This unexciting statement may be a bit disappointing, as some of us would like to think coffee is the elixir of health, rather than simply not harmful. The study authors took steps to disentangle the effect of smoking in the research participants, as it seems the greatest number of moderate to heavy coffee drinkers are also smokers, who are prone to developing respiratory diseases and lung and other cancers that can lead to death. In this study there was no evidence of an increase in mortality due to cancer when researchers excluded smokers from the statistical analysis. So it’s actually a big step forward to say that coffee is not harmful and that it’s not the caffeine that is providing the benefit.
 
THAT BRINGS US TO RUNNING AND COFFEE! The urban legend has been that caffeine consumption can improve endurance athletic performance and research results have agreed. Coffee itself had not been studied much. However, a study in 2013 (Click for link to abstract http://www.ncbi.nlm.nih.gov/pubmed/23573201  reported “that both caffeine… and coffee… consumed 1 hour prior to exercise can improve endurance exercise performance. “ In this study 8 males, trained cyclists/triathletes, with an average age of about 41 years, who were not heavy caffeine users, participated in 4 exercise sessions, each being 7 days apart, after an 8 hour overnight fast. One hour prior to exercise each athlete consumed drinks consisting of caffeine, instant coffee (same caffeine content), instant decaffeinated coffee, or placebo. At each session, 30 minutes of steady-state cycling was followed by a 45 minute time-trial. The participants were instructed to complete a target amount of work in the quickest time possible. Each participant completed a questionnaire to guess the test beverage after the session, as well as report any GI distress. Participants received no feedback about their performance until all 4 sessions were completed. Time-trial performance times were significantly FASTER for both CAFFEINE and COFFEE when compared to placebo and decaf, and were similar for both caffeine and coffee. Three of the 8 participants successfully guessed the correct order of test beverages; and guesses were better for detecting caffeine. No serious GI distress was reported in any of the trials.
 
So my 1st question is, can my early morning training session performance, before food is consumed, be improved by a cup or so of coffee? These participants reported to the lab between 6am and 8am for each 75 minute test session, after an overnight fast.  I regularly leave the house with only coffee taken before an early morning run of several miles.  Like the authors conclusions in the first study about risk of death, I hope this research is at least telling me it won’t harm performance! IF YOU DECIDE to INTRODUCE this into your exercise routine, be cautious. As always, start slow.  Initially take an easily digested food source with you (?banana, low fat chocolate milk, energy bar with carbs), and keep the distance short that you run from the safety of home or car.

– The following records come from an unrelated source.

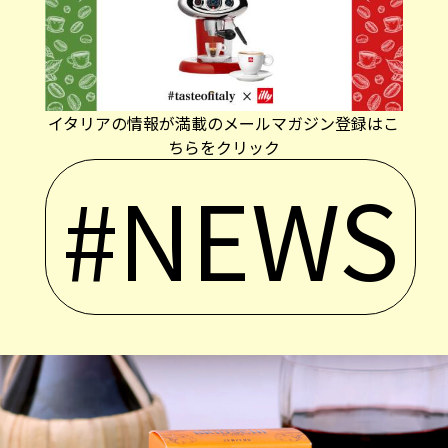
イタリアの情報が満載のメールマガジン登録はこ
ちらをクリック
#NEWS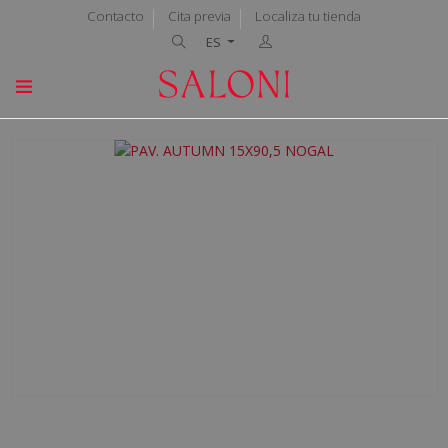
Contacto
Cita previa
Localiza tu tienda
ES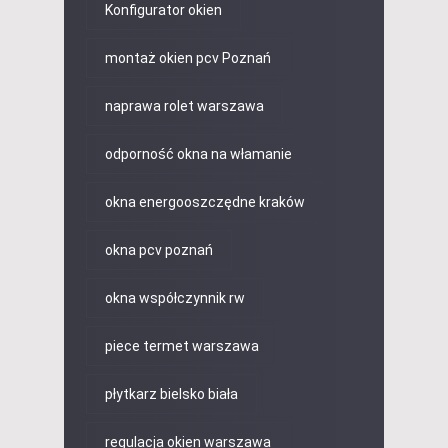
Konfigurator okien
montaż okien pcv Poznań
naprawa rolet warszawa
odporność okna na włamanie
okna energooszczędne kraków
okna pcv poznań
okna współczynnik rw
piece termet warszawa
płytkarz bielsko biała
regulacja okien warszawa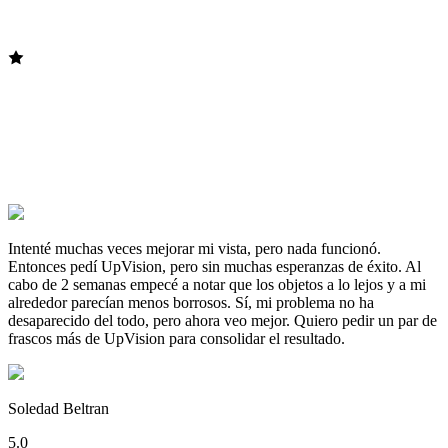
Intenté muchas veces mejorar mi vista, pero nada funcionó.
Entonces pedí UpVision, pero sin muchas esperanzas de éxito. Al
cabo de 2 semanas empecé a notar que los objetos a lo lejos y a mi
alrededor parecían menos borrosos. Sí, mi problema no ha
desaparecido del todo, pero ahora veo mejor. Quiero pedir un par de
frascos más de UpVision para consolidar el resultado.
Soledad Beltran
5.0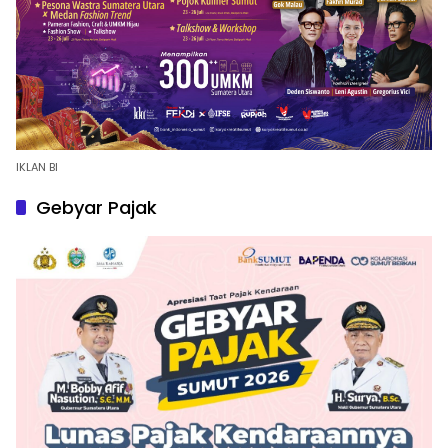
IKLAN BI
Gebyar Pajak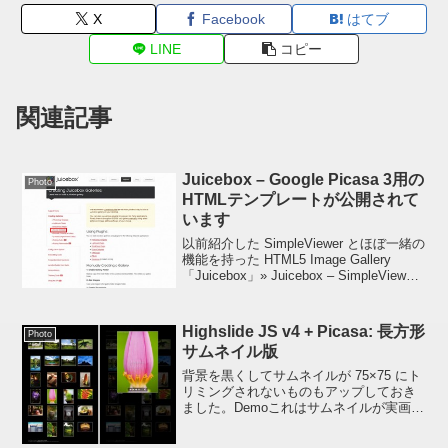
X
Facebook
はてブ
LINE
コピー
関連記事
Juicebox – Google Picasa 3用の
Photo
HTMLテンプレートが公開されて
います
以前紹介した SimpleViewer とほぼ一緒の
機能を持った HTML5 Image Gallery
「Juicebox」» Juicebox – SimpleViewer
と見た目ほぼ一緒のHTML5 Image
GalleryWord...
Highslide JS v4 + Picasa: 長方形
Photo
サムネイル版
背景を黒くしてサムネイルが 75×75 にト
リミングされないものもアップしておき
ました。Demoこれはサムネイルが実画像
表示なのでカスタマイズしやすくなって
います。ファイルをダウンロードして解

My 2nd question is, did the athletes good guess of when they were drinking caffeine mentally help their performance? Perhaps their guess about when they were drinking coffee was not as good, and since performance was still better than decaf and placebo, proves that the effect was only physical.
Regardless, I can use both a physical and mental boost in the early mornings. Where's my coffee?
HAPPY RUNNING!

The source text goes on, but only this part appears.